I got home very late from work and ready to collapse only to find the bed under a low-hanging, tent-like sheet, apparently making a ‘fort’.

I deliberated whether, out of sheer nostalgia and love, to shuffle underneath for a night of claustrophobic, but cuddly sleep (the kind where there’s always a small, brown limb thrown across one’s neck), leaving the sheet at its angle about a foot from my head. Or, whether to take it down because, while there was space for her, she being the size of Donkey to Shrek (me being Shrek), at least I wouldn’t die of suffocation while she sleeps peacefully and would be alive and breathing enough to risk her seven-year-old disappointment in the morning.

There are few adults who didn’t build “forts” of some kind growing up. Obliging parents let us take sofa cushions, lean them against each other in squares and then spread sheets across, with the greatest of joys being crawling under there with books, toys, a flash light, friends or siblings and those Chinese shrimp chips that expand when fried and taste like childhood bliss.

Childhood has changed. No children I know still play “elastic”, and those worldly girls of today look like you are describing a rotary dial phone, a wholly foreign thing none of them have seen, when you ask.

Yet, there are some things that remain consistent and, unfortunately, one of them is bullying. Still, we now think about it differently from before, and can help children grow into kinder, gentler human beings than we are, perhaps creating a more golden experience of growing up than what nostalgia allows us to recollect.

If you want to get a picture of what bullying looks like, at least in secondary schools, look up The Silver Lining Foundation’s just released Trinidad and Tobago School Climate Report on Bullying and Gender-Based Violence in Secondary Schools. Overseen by a team of young researchers and activists, 651 students from 20 schools were surveyed, with the majority of respondents being 13-16 years old.

The study is nationally generalisable so note that in the three months prior to the survey: 73 per cent of students indicated they had been teased or harassed at least once; 24 per cent indicated that they had been pushed or hit at least once; 40 per cent indicated that their belongings were stolen or damaged, 29 per cent were victims of sexually explicit taunts or advances; and 28 per cent reported being inappropriately touched by another. Primarily, appearance, ability and sexual orientation and gender expression were the most common causes of verbal teasing, harassment or intimidation.
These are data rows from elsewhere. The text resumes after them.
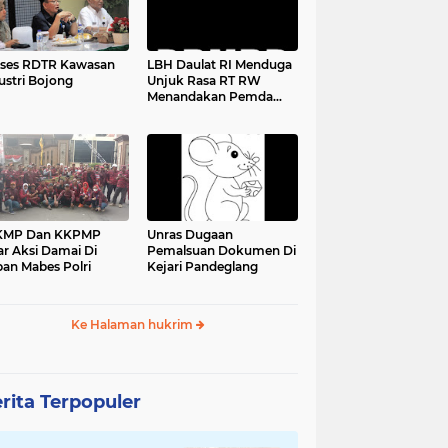
ses RDTR Kawasan
LBH Daulat RI Menduga
ustri Bojong
Unjuk Rasa RT RW
Menandakan Pemda
Pandeglang Sedang
Tidak Baik-Baik Saja,
Kemana Kepala DPMPD
KMP Dan KKPMP
Unras Dugaan
ar Aksi Damai Di
Pemalsuan Dokumen Di
an Mabes Polri
Kejari Pandeglang
Ke Halaman hukrim
rita Terpopuler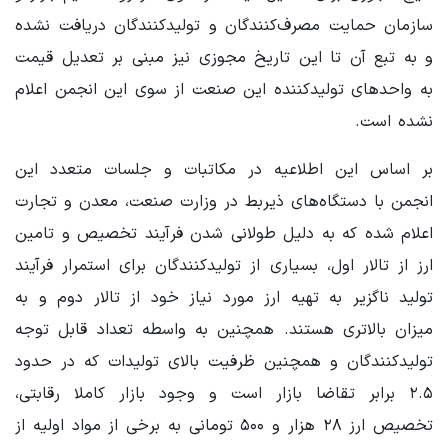
سازمان حمایت مصرف‌کنندگان و تولیدکنندگان دریافت نشده
و به تبع آن تا این تاریخ مجوزی نیز مبنی بر تعدیل قیمت
به واحدهای تولیدکننده این صنعت از سوی این انجمن اعلام
نشده است.
بر اساس این اطلاعیه در مکاتبات و جلسات متعدد این
انجمن با دستگاه‌های ذیربط در وزارت صنعت، معدن و تجارت
اعلام شده که به دلیل طولانی شدن فرآیند تخصیص و تامین
ارز از تالار اول، بسیاری از تولیدکنندگان برای استمرار فرآیند
تولید ناگزیر به تهیه ارز مورد نیاز خود از تالار دوم و به
میزان بالاتری هستند. همچنین به واسطه تعداد قابل توجه
تولیدکنندگان و همچنین ظرفیت بالای تولیدات که در حدود
۲.۵ برابر تقاضا بازار است و وجود بازار کاملا رقابتی،
تخصیص ارز ۲۸ هزار و ۵۰۰ تومانی به برخی از مواد اولیه از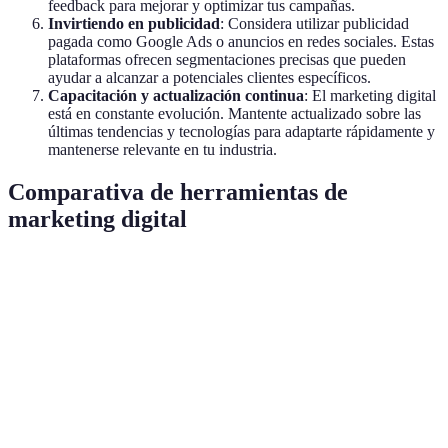
feedback para mejorar y optimizar tus campañas.
Invirtiendo en publicidad
: Considera utilizar publicidad
pagada como Google Ads o anuncios en redes sociales. Estas
plataformas ofrecen segmentaciones precisas que pueden
ayudar a alcanzar a potenciales clientes específicos.
Capacitación y actualización continua
: El marketing digital
está en constante evolución. Mantente actualizado sobre las
últimas tendencias y tecnologías para adaptarte rápidamente y
mantenerse relevante en tu industria.
Comparativa de herramientas de
marketing digital
Herramienta
Funcionalidad principal
Precio mensual (aprox
Google
Análisis de tráfico web
Gratis
Analytics
Mailchimp
Email marketing
Desde 10€
Hootsuite
Gestión de redes sociales
Desde 19€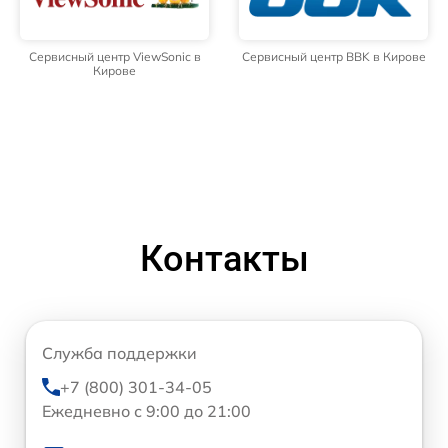
Сервисный центр ViewSonic в
Сервисный центр BBK в Кирове
Кирове
Контакты
Служба поддержки
+7 (800) 301-34-05
Ежедневно с 9:00 до 21:00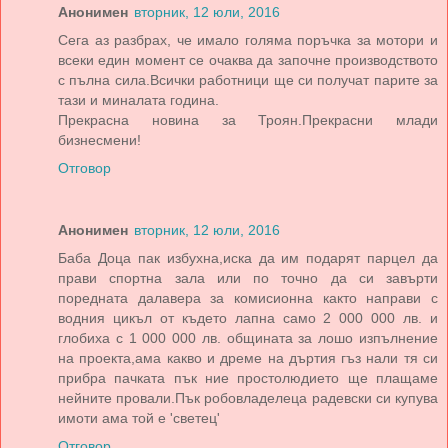
Анонимен
вторник, 12 юли, 2016
Сега аз разбрах, че имало голяма поръчка за мотори и
всеки един момент се очаква да започне производството
с пълна сила.Всички работници ще си получат парите за
тази и миналата година.
Прекрасна новина за Троян.Прекрасни млади
бизнесмени!
Отговор
Анонимен
вторник, 12 юли, 2016
Баба Доца пак избухна,иска да им подарят парцел да
прави спортна зала или по точно да си завърти
поредната далавера за комисионна както направи с
водния цикъл от където лапна само 2 000 000 лв. и
глобиха с 1 000 000 лв. общината за лошо изпълнение
на проекта,ама какво и дреме на дъртия гъз нали тя си
прибра пачката пък ние простолюдието ще плащаме
нейните провали.Пък робовладелеца радевски си купува
имоти ама той е 'светец'
Отговор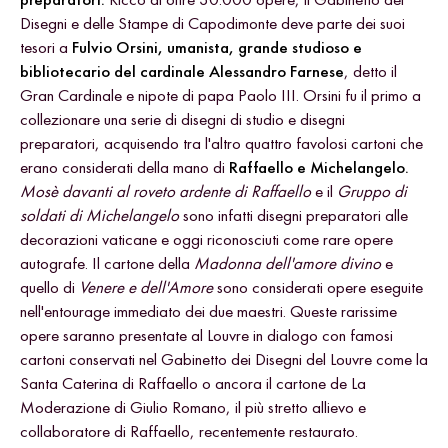
Disegni e delle Stampe di Capodimonte deve parte dei suoi
tesori a
Fulvio Orsini, umanista, grande studioso e
bibliotecario del cardinale Alessandro Farnese
, detto il
Gran Cardinale e nipote di papa Paolo III. Orsini fu il primo a
collezionare una serie di disegni di studio e disegni
preparatori, acquisendo tra l'altro quattro favolosi cartoni che
erano considerati della mano di
Raffaello e Michelangelo.
Mosè davanti al roveto ardente di Raffaello
e il
Gruppo di
soldati di Michelangelo
sono infatti disegni preparatori alle
decorazioni vaticane e oggi riconosciuti come rare opere
autografe. Il cartone della
Madonna dell'amore divino
e
quello di
Venere e dell'Amore
sono considerati opere eseguite
nell'entourage immediato dei due maestri. Queste rarissime
opere saranno presentate al Louvre in dialogo con famosi
cartoni conservati nel Gabinetto dei Disegni del Louvre come la
Santa Caterina di Raffaello o ancora il cartone de La
Moderazione di Giulio Romano, il più stretto allievo e
collaboratore di Raffaello, recentemente restaurato.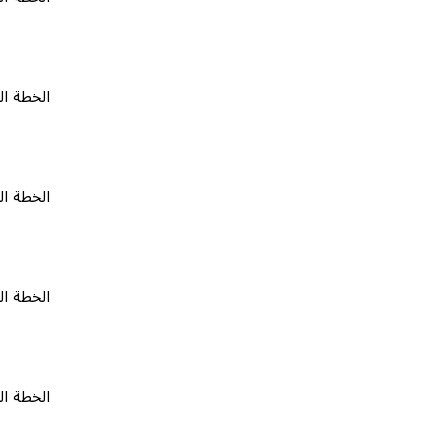
الخطة المجانية
الخطة المجانية
الخطة المجانية
الخطة المجانية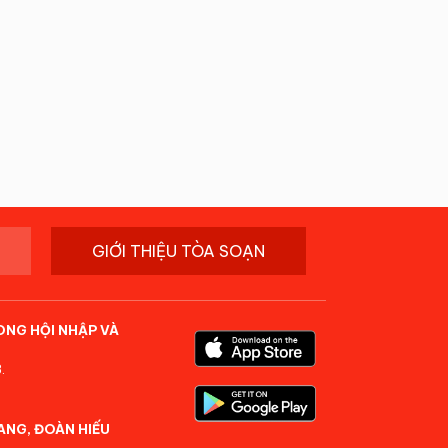
GIỚI THIỆU TÒA SOẠN
ONG HỘI NHẬP VÀ
.
ANG, ĐOÀN HIẾU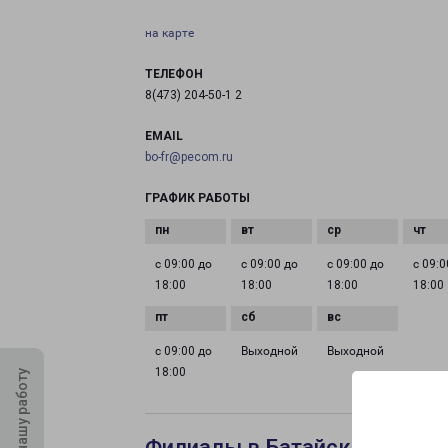
на карте
ТЕЛЕФОН
8(473) 204-50-1 2
EMAIL
bo-fr@pecom.ru
ГРАФИК РАБОТЫ
с 09:00 до
с 09:00 до
с 09:00 до
с 09:0
18:00
18:00
18:00
18:00
с 09:00 до
Выходной
Выходной
18:00
Оцените нашу работу
Филиалы в Батайске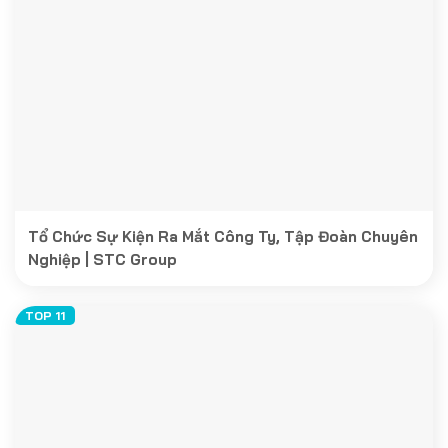
Tổ Chức Sự Kiện Ra Mắt Công Ty, Tập Đoàn Chuyên
Nghiệp | STC Group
What was just as disturbing was that these numbers were matched by students indicating that they had actively participated in teasing, harassment, stealing, pushing or hitting, threatening and sexual aggression. Boys were more likely to engage in bullying than girls, but also experienced verbal and physical bullying at slightly higher rates than girls who experienced greater sexual and cyber bullying. Boys’ experiences centred around attacks on their masculinity which targeted their sexuality or gender expression, and LBGT students experienced bullying at higher rates than others.

Significantly, 63 per cent of students never or rarely reported incidents of bullying because they didn’t want to be seen as tell-tales, did not trust teachers, did not want bullying by teachers or peers to worsen, or reported and felt too little was done.

Now think back to children’s familiar instinct for creating “forts” as part of play or over their bed. Their desire to construct safe spaces, whether from cushions at home or in terms of relationships with family, teachers and peers, continues as they grow into adolescence. Without options for feeling sheltered, and because bullying still exists, vulnerability can easily outweigh young bliss.

I stood tiredly at the bedroom door, my shadow crossing the sloping sheet, thinking of the dream that children could both feel and be safe. You understand now why I decided to leave her “fort” in place.